だが、ドンと地響きを立てて着地したバードは尚も休ませない。
「腕はダメでも腹筋は平気よね? 懸垂が足りない分を腹筋! 今すぐ!」
すっかり鬼教官モードなシーンを遠目に見ているテッド少佐。
そこへインストラクターがやって来た。
「ご苦労様です」
何事かを話し込むテッド少佐をチラリと眺めてからペイトンを見たバード。
ペイトンは薄笑いを浮かべてから顎をしゃくって候補生を煽れと指示を出した。
少佐の話には首を突っ込む必要が無さそうなので、バードは候補生の懸垂を監督しつつおよそ100人のメンバー全員の名前をチェックしながら発破を掛け続ける。
――――あれ?
何となく違和感を感じた候補生が必死になって懸垂を続けている。
Tシャツの胸にはシンプソンの文字。
「シンプソン上等兵! どうした! まだ懸垂は終わってない!」
同じ様に発破を掛けて様子を伺うバード。
しかし、シンプソンはバードと目を合わせようとはしない。
普通、インストラクターに声を掛けられると、生理反応的にそっちを見てしまうが。
――――おかしい……
ふと。
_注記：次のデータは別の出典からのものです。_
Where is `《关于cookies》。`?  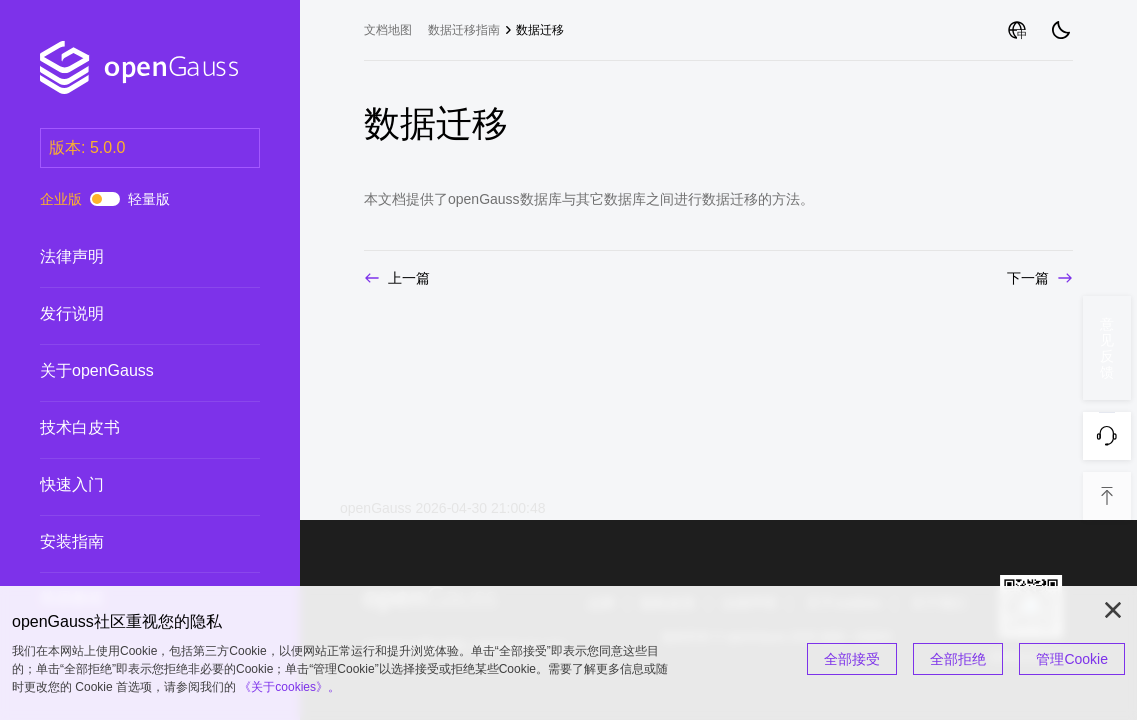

バードはAチームのロイの話を思い出した。
ブレードランナーのセンサーを潜り抜けるレプリが居る。
まさか!と思いつつ、個人識別マーカーを立ち上げた。
その瞬間。バードの視界には――
[CAUTION! UnKNOWN!]
――と、大きな表示が浮き上がった。